Today, she turned her head to watch him as he ran down the road, each stride bringing him closer to her.
That was new.
The head turn.
She really was very pretty, Jax thought, wondering what color her eyes were. The pink of the sweats highlighted the pink of her full mouth and high cheeks.
He probably should've been minding his feet and the road more than staring at her.
Because it was then that his foot hit a fallen, forgotten pinecone which threw him completely off his game.
Both mentally and physically.
*.*.*.*.*
There was something precious in the mornings here.
A renewal, a rebirth.
Especially when the sun was first coming up, but, with all my windows except in the kitchen and bathroom facing west, I really shouldn't have been aware of the coming dawn.
Each morning I was awake before the light began to make itself visible in my bedroom.
Even though Deja, my next door neighbor and fellow merchant at the historic mall, wasn't around this week, I still did my routine greeting of the morning by taking my coffee outside on the steps.
I made coffee in my second hand machine up in my apartment over the store and freshened myself while I waited for it to brew.
This was the way I started my day, every day.
And, everyday, I missed having Grandma to start it with.
Her passing so suddenly, it still hit me like a ton of bricks every awakening; an unfilled hole in my heart echoing her loss daily.

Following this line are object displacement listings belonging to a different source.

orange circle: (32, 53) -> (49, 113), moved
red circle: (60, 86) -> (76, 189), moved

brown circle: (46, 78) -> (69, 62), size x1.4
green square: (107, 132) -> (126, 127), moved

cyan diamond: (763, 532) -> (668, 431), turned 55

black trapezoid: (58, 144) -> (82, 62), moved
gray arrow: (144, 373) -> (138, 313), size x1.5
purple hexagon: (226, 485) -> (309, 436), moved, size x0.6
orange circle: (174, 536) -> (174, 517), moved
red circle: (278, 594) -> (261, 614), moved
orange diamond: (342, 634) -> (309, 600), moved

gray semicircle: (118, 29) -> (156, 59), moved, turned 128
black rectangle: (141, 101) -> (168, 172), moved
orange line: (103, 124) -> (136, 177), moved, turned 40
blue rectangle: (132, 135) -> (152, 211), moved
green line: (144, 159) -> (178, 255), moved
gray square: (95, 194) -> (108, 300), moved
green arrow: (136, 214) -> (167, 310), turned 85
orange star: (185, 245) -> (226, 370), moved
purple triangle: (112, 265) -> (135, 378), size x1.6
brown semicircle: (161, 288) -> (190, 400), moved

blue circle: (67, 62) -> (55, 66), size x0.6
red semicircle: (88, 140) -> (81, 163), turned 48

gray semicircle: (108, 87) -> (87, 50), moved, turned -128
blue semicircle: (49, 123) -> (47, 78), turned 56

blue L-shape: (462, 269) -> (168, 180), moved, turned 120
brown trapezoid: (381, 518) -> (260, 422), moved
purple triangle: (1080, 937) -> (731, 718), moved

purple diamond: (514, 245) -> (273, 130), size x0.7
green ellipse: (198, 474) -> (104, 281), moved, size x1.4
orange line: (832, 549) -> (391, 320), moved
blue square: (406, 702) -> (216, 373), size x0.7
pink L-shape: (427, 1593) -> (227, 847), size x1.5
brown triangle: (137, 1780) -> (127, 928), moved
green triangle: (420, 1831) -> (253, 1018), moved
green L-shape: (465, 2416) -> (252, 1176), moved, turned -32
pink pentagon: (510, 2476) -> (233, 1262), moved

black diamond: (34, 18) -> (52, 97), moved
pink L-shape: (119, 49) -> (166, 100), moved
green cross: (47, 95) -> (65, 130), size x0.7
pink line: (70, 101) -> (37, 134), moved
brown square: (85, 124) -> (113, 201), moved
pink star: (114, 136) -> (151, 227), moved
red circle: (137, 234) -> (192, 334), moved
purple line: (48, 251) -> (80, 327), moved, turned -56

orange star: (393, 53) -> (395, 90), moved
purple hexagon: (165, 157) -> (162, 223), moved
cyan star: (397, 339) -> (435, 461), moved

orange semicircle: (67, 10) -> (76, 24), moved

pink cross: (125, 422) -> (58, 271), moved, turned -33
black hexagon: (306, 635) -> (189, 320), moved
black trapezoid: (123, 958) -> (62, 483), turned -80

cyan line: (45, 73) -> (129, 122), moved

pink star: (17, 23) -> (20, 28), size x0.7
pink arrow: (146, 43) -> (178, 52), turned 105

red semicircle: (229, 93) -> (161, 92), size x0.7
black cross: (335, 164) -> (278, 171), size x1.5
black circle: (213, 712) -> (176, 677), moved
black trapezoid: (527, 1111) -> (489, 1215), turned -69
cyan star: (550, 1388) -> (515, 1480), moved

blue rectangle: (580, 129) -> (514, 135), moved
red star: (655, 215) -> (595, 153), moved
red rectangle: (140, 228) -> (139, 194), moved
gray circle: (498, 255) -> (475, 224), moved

Pouring a cup, I went downstairs and out the front door of what used to, at one time, be a biker bar. I sat on the worn, wide steps that welcomed people into the old-fashioned, old-time strip mall. Too early for either customers or other store managers, I sipped my brew and watched the dawn light twinkle on the different trees that lined the other side of my street.
Grandma had told me all their different names but I could
only remember Ponderosa Pine and Incense Cedar. I wished I remembered more.
All I know is that I couldn't start my day without my coffee or greeting the morning light on the trees.
Inevitably, I heard the slap-slap of his chucks on the pavement.
The man came by every morning like clockwork, running as if his life depended on it, instead of the gentle jog that other people used to get their exercise in.
Nobody in their right mind exercised in chucks.
They were too thin. Not enough sole, enough support, to run in.
Yet, every day, there he was.
Running the street in his chucks, his long legs reaching and eating up the asphalt. His broad shoulders and muscled, inked arms keeping a counter rhythm as he ran.
At least he'd lost the leather jacket that he used to wear.
He'd become such a fixture of the morning scenery, the sounds of his feet on the asphalt keeping time to whatever was in his head. I had taken to putting on music that had a beat to match his cadence. Today, my MP3 in the store was playing Soundgarden's 'Black Days'.
The low volume of such a rock anthem was probably illegal in more than a few states.
In fact, the hard-driving rock anthems seemed to be my music of choice when I waited for him. There was something about the set of his shoulders, the tattoos that fully covered his arms spoke to me of deep pain when I watched him run, but I couldn't have told you why.
Normally, he'd run right by me with only a quick wave, which was more than alright by me.
Today, he'd stopped.
But, not by his own volition.
He tripped, wind-milling his way past me on the porch steps. Taking giant, wobbly steps trying to find his balance before failing, before falling.
Before doing a skidding face plant on the asphalt not ten feet away from me. Just there on the other side of the road, yet still on the asphalt. That cold, hard surface, sprinkled with the various pinecones from the beautiful tall, tall trees on the other side.
"Arrg," he shouted as his face had hit the ground.
I placed my new bright blue mug on the worn piece wooden step and made my way slowly to his still figure sprawled on the blacktop. I could see his back rising and falling with his breaths, so I figured he was, at least, alive after his dive. That would've been a horrible epitaph, 'Death by Pavement'.